第五十九話:魔界の祝杯と、甘い「契約」の罠
第五十九話:魔界の祝杯と、甘い「契約」の罠
「……毒か? 聖者よ、私を殺すにはあまりに古典的な手口だな」
ベリアルが細い指先でグラスを弄び、冷徹な視線をショータに突き刺す。だが、ショータは動じない。現世の「信頼構築」の基本動作を披露した。
「滅相もない。……モリガン三姉妹は未成年ゆえ飲ませられませんが、ならば、まずは我らが証明しましょう。――コン、ローレライ、やるぞ」
ショータが合図を送ると、大人組は一斉に盃を煽った。
「プハァッ! 美味い! 喉越し最高なのだ!」
「う、美味い、これほどの酒は魔界でも飲んだことが、ない!」
豪快に飲み干し、幸せそうに頬を緩めるショータ一行。その無防備な、しかし心底美味そうに飲む姿に、虚無の権化であるベリアルの喉が、不覚にも「ゴクリ」と鳴った。
「……ふん。ならば遠慮なく注いでもらおう。……して、我に何を望む?」
「まあまあ、それは後ほど。まずはこの至高の『安息』を存分に味わってください」
ショータは営業マン時代の「もてなしの所作」で、ベリアルの盃をなみなみと満たした。そのショータの瞳の奥で、策士の光が鋭く瞬く。
(……毒なんて安っぽいもんじゃない。これはコンの秘技、『天つ狐と天女の雫』。魔力そのものを『多幸感』で飽和させ、戦意を溶かす究極の精神デバフだ)
そうとは知らぬベリアルは、「虚無を埋めるにはちょうどいい」とばかりにグビグビと酒を飲み始めた。現世の銘酒の旨味と、コンの過剰なまでの「癒やし」が混ざり合った液体は、ベリアルの強固な防壁を内側から卒なく崩していく。
「……おぉ、これは。……身体の芯が、溶けるようだ。
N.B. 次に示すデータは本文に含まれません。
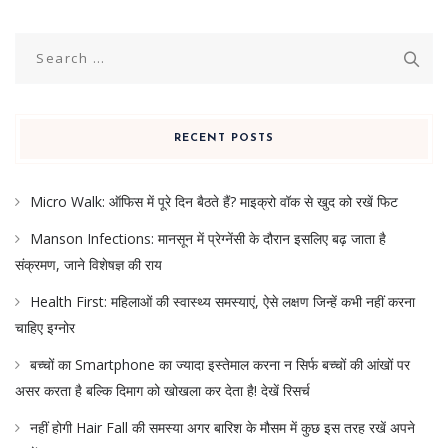
Search
for:
RECENT POSTS
Micro Walk: ऑफिस में पूरे दिन बैठते हैं? माइक्रो वॉक से खुद को रखें फिट
Manson Infections: मानसून में प्रेग्नेंसी के दौरान इसलिए बढ़ जाता है
संक्रमण, जाने विशेषज्ञ की राय
Health First: महिलाओं की स्वास्थ्य समस्याएं, ऐसे लक्षण जिन्हें कभी नहीं करना
चाहिए इग्नोर
बच्चों का Smartphone का ज्यादा इस्तेमाल करना न सिर्फ बच्चों की आंखों पर
असर करता है बल्कि दिमाग को खोखला कर देता है! देखें रिसर्च
नहीं होगी Hair Fall की समस्या अगर बारिश के मौसम में कुछ इस तरह रखें अपने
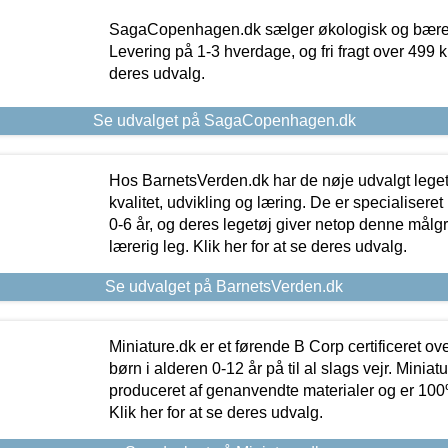
SagaCopenhagen.dk sælger økologisk og bæredyg
Levering på 1-3 hverdage, og fri fragt over 499 kr.
deres udvalg.
Se udvalget på SagaCopenhagen.dk
Hos BarnetsVerden.dk har de nøje udvalgt lege
kvalitet, udvikling og læring. De er specialisere
0-6 år, og deres legetøj giver netop denne målgru
lærerig leg. Klik her for at se deres udvalg.
Se udvalget på BarnetsVerden.dk
Miniature.dk er et førende B Corp certificeret o
børn i alderen 0-12 år på til al slags vejr. Miniat
produceret af genanvendte materialer og er 100% 
Klik her for at se deres udvalg.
……もう一杯、注げ」
あっという間に一升瓶は空。ベリアルの瞳からは冷酷な光が消え、代わりにトロンとした、どこか締まりのない悦楽の色が浮かび始めた。
「……さて。ベリアル殿。……そろそろ、『業務委託契約』の話、いいですかね?」
「四天王の警戒心」を酒の肴にして飲み干したショータ。
泥酔した虚無の悪魔に対し、ショータが提示する「史上最悪の契約書」の内容とは――。